How will Cisco Systems and HP go on serving common customers and providing innovative products when they cannot share proprietary information?
James Staten, a principal analyst with Forrester, predicts “degrees of partnership” in whatever relationship HP and Cisco have in the future.
“Each of these companies has been a reseller of each other’s solutions in a way that they were jointly developing solutions that required access to road maps and NDA info that simply doesn’t make sense to share anymore,” Staten told eWEEK.
“So they will simply move down to a lower level of partnership where this isn’t necessary. It still means they will jointly work [with publicly available info] to ensure their solutions integrate. To your point in your question, they have to.”
Alliances Must Be Evaluated Constantly
Art Canter, president and executive director of the Association of Strategic Alliance Professionals, told eWEEK that in many cases like this, “particulars of proprietary information and processes for working with common customers are negotiated up front” when the alliance is first negotiated.
“Strong, alliance-minded companies—of which HP and Cisco are prime examples—examine, re-evaluate and alter these details throughout the lifespan of a partnership to ensure the alliance meets changing market dynamics,” Canter said. “In general, companies that perform the due diligence both up front in the negotiation stage as well as on an ongoing basis should be able to work out an equitable agreement in relation to common customers at the end of the alliance and beyond.”
The two companies likely will be providing “cutting-edge solutions” based on their different visions of how to deliver value to customers, he said.
“One of the benefits of an alliance as opposed to a merger or joint venture is that they offer firms greater flexibility in winding down their joint activity when it no longer makes sense given their respective strategies. This is critical especially at a time when corporate strategies shift so frequently,” Canter said.
Rob Enderle, principal analyst at the Enderle Group, told eWEEK that this situation is “actually rather common, as firms often cooperate in some areas and compete in others.”

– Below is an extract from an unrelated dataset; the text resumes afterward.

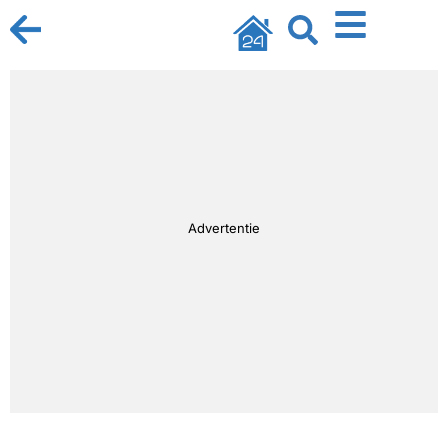
Advertentie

“It does create tension, though, and the competition clearly makes it vastly more difficult for the two sides to communicate strategically. Care also has to be taken to avoid the impression of price fixing if the two firms compete heavily in any one area,” Enderle said.
Charles King, principal analyst at Pund-IT, told eWEEK that “though vendors often do share information and collaborate on individual or specific solutions, much of the work affected by Cisco’s decision lies in areas of system integration. That could put a significant bite on HP’s efforts to ramp up their services offerings and possibly create opportunities for competing service integrators.”
What are the most acute pain points for customers and channel partners in a spat like this?
“Where to start?” Forrester’s Staten said. “The customer gets to witness and live with the finger-pointing. And only after they yell, ‘Enough! You two get in a room and fix this!’ does anything happen. Thus the customer has to be the big-dollar squeaky wheel.
“Look for IBM, Dell and Oracle to jump all over this. Juniper [Networks] and Brocade from the opposite side.”